La conferma della presenza di una lesione neoplastica alla base di una stenosi biliare evidenziata con l’imaging e la sua caratterizzazione istologica, quando necessario, è affidata a metodiche diagnostiche invasive quali la PTC o l’ERCP, che rivestono un importante ruolo anche in fase terapeutica.
TERAPIA
L’unica terapia ad intento curativo dei colangiocarcinomi perilari è la resezione chirurgica. Il trattamento mira alla resezione completa della neoplasia (margini indenni da malattia, R0).
Nella fase di preparazione all’intervento è importante valutare due aspetti: l’ittero pre-operatorio e il volume epatico funzionante residuo (FRLV). Sono questi i due fattori principali che concorrono nel determinare la principale complicanza di un’epatectomia maggiore: l’insufficienza epatica post-operatoria.

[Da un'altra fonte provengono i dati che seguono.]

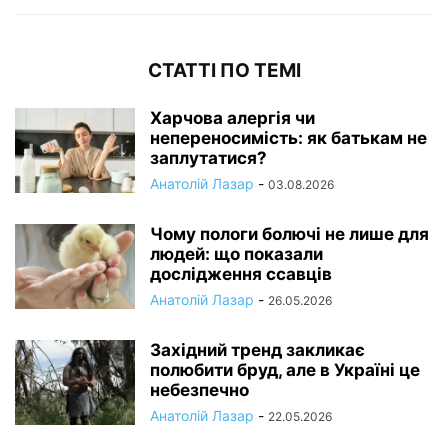
СТАТТІ ПО ТЕМІ
Харчова алергія чи
непереносимість: як батькам не
заплутатися?
Анатолій Лазар
-
03.08.2026
Чому пологи болючі не лише для
людей: що показали
дослідження ссавців
Анатолій Лазар
-
26.05.2026
Західний тренд закликає
полюбити бруд, але в Україні це
небезпечно
Анатолій Лазар
-
22.05.2026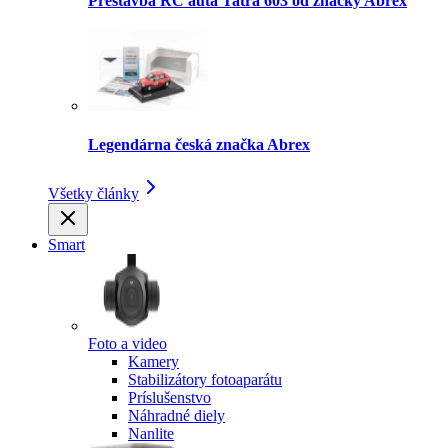
Prestavba RC auta Tatra 603 od značky Abrex
Legendárna česká značka Abrex
Všetky články
Smart
Foto a video
Kamery
Stabilizátory fotoaparátu
Príslušenstvo
Náhradné diely
Nanlite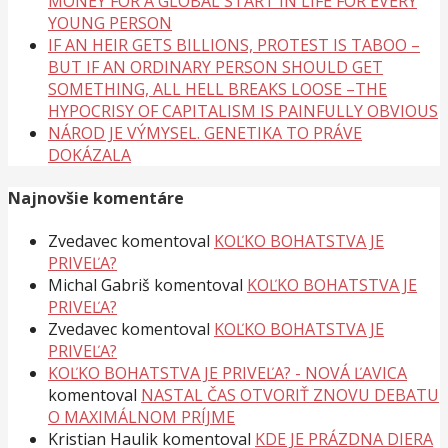
MONEY FOR A GLOBAL START IN LIFE FOR EVERY
YOUNG PERSON
IF AN HEIR GETS BILLIONS, PROTEST IS TABOO –
BUT IF AN ORDINARY PERSON SHOULD GET
SOMETHING, ALL HELL BREAKS LOOSE –THE
HYPOCRISY OF CAPITALISM IS PAINFULLY OBVIOUS
NÁROD JE VÝMYSEL. GENETIKA TO PRÁVE
DOKÁZALA
Najnovšie komentáre
Zvedavec
komentoval
KOĽKO BOHATSTVA JE
PRIVEĽA?
Michal Gabriš
komentoval
KOĽKO BOHATSTVA JE
PRIVEĽA?
Zvedavec
komentoval
KOĽKO BOHATSTVA JE
PRIVEĽA?
KOĽKO BOHATSTVA JE PRIVEĽA? - NOVÁ ĽAVICA
komentoval
NASTAL ČAS OTVORIŤ ZNOVU DEBATU
O MAXIMÁLNOM PRÍJME
Kristian Haulik
komentoval
KDE JE PRÁZDNA DIERA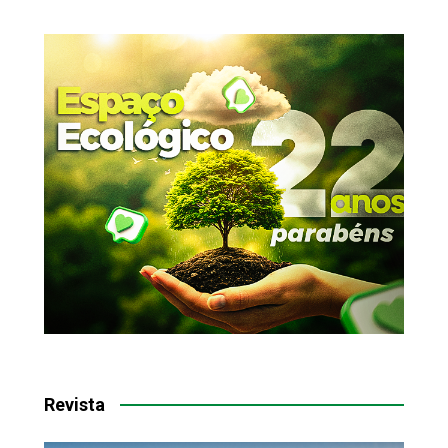
Revista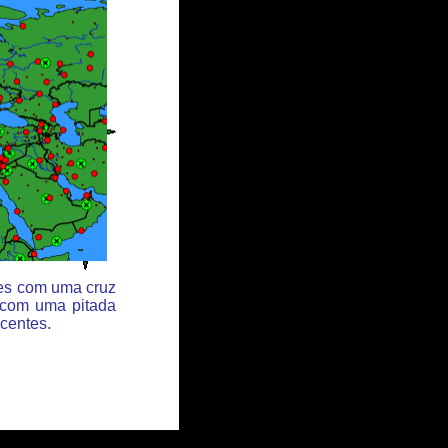
des com uma cruz
 com uma pitada
centes.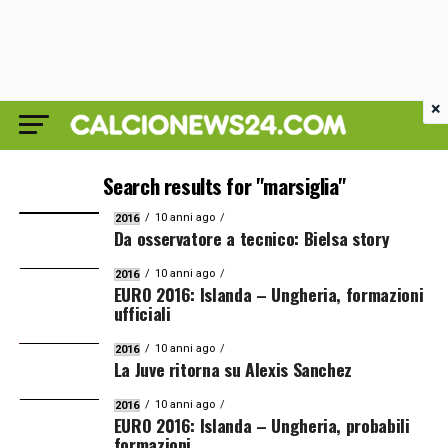
×
Search results for "marsiglia"
10 anni ago
2016
Da osservatore a tecnico: Bielsa story
10 anni ago
2016
EURO 2016: Islanda – Ungheria, formazioni
ufficiali
10 anni ago
2016
La Juve ritorna su Alexis Sanchez
10 anni ago
2016
EURO 2016: Islanda – Ungheria, probabili
formazioni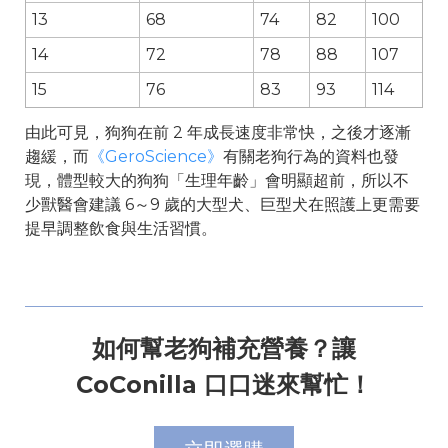
13
68
74
82
100
14
72
78
88
107
15
76
83
93
114
由此可見，狗狗在前 2 年成長速度非常快，之後才逐漸
趨緩，而
《GeroScience》
有關老狗行為的資料也發
現，體型較大的狗狗「生理年齡」會明顯超前，所以不
少獸醫會建議 6～9 歲的大型犬、巨型犬在照護上更需要
提早調整飲食與生活習慣。
如何幫老狗補充營養？讓
CoConilla 口口迷來幫忙！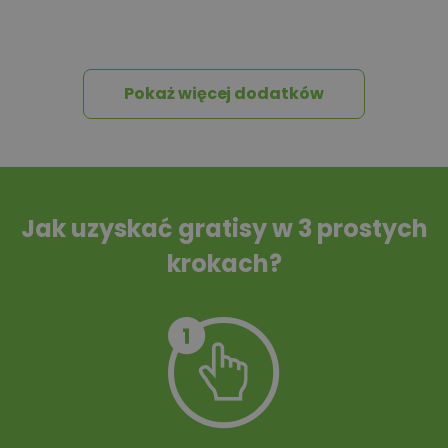
Pakiet umów i
Dziennik Budowy
wniosków
Pokaż więcej dodatków
Tablica informacyjna
Przydomowa
oczyszczalnia
ścieków
Jak uzyskać gratisy w 3 prostych
krokach?
Szambo
10 projektów małej
architektury
ogrodowej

Le strategie utilizzate per affrontare tali problematiche sono rispettivamente il drenaggio biliare, per la correzione dell’ittero, e l’embolizzazione portale, per l’aumento del FRLV.
Drenaggio biliare
Da numerosi studi emerge come l’ittero sia associato ad aumentata incidenza di insufficienza epatica e di mortalità post operatoria. Diviene pertanto necessario il drenaggio dei paziente itterici con un target di bilirubinemia <2mg/dL. Il drenaggio biliare, ottenuto sempre tramite procedure invasive, può essere di due tipi:
• Endoprotesi bliare: Consiste nel posizionamento di una protesi interna, che può essere plastica o metallica (quest’ultima ricoperta o non ricoperta), che viene posizionata nel corso di una ERCP (colangio-pancreatografia retrograda endoscopica). Più la stenosi è prossimale, maggiore è la difficoltà di un loro corretto posizionamento.
• PTBD (drenaggio biliare trans epatico percutaneo): È un tipo di drenaggio che viene inserito nelle vie biliari tramite un accesso percutaneo. Viene definito “esterno-interno” quando raggiunge la seconda porzione duodenale e garantisce la continuità bilio-digestiva. Viene definito “esterno” invece se il dotto infiltrato e dilatato viene drenato all’esterno, e il suo unico scopo è la palliazione dell’ittero. I PTBD vengono i posizionati nel corso di una PTC (colangiografia trans epatica percutanea).
Embolizzazione portale
Consiste nell’embolizzazione di uno dei due rami principali della vena porta in modo tale da indurre l’atrofia della parte di fegato che sarà asportata e l’ipertrofia compensatoria dell’emifegato contro laterale. Questo aumenta la possibilità di eseguire resezioni epatiche estese, per ottenere la radicalità dell’intervento, riducendo il rischio di insufficienza epatica post-operatoria. L’embolizzazione portale trova indicazione quando si pianifichi una resezione che decurti fino al 60% del volume del epatico.
L’intervento prevede la resezione completa della via biliare principale e l’asportazione dell’emifegato omolaterale al dotto epatico (destro o sinistro) nel quale la neoplasia si sviluppa prevalentemente. Si associa sempre la resezione del lobo caudato, perché si riduce il rischio di recidive, per motivi anatomici e prognostici. Più rara è l’estensione della resezione epatica ai settori paramediani del fegato rimanente, tale da configurare una trisegmentectomia. La resezione vascolare può rendersi necessaria per ottenere la radicalità oncologica quando i rami portali o arteriosi controlaterali alla neoplasia risultino infiltrati.
La chemioterapia e la radioterapia al momento non sembrano modificare significativamente la prognosi dei pazienti con questa patologia.
Quando non è ottenibile l’asportazione completa della neoplasia è necessario ridurre l’ittero ripristinando la continuità bilio-digestiva, cioè il fisiologico passaggio di bile dal fegato all’intestino, per poter poi eseguire trattamenti con finalità palliativa.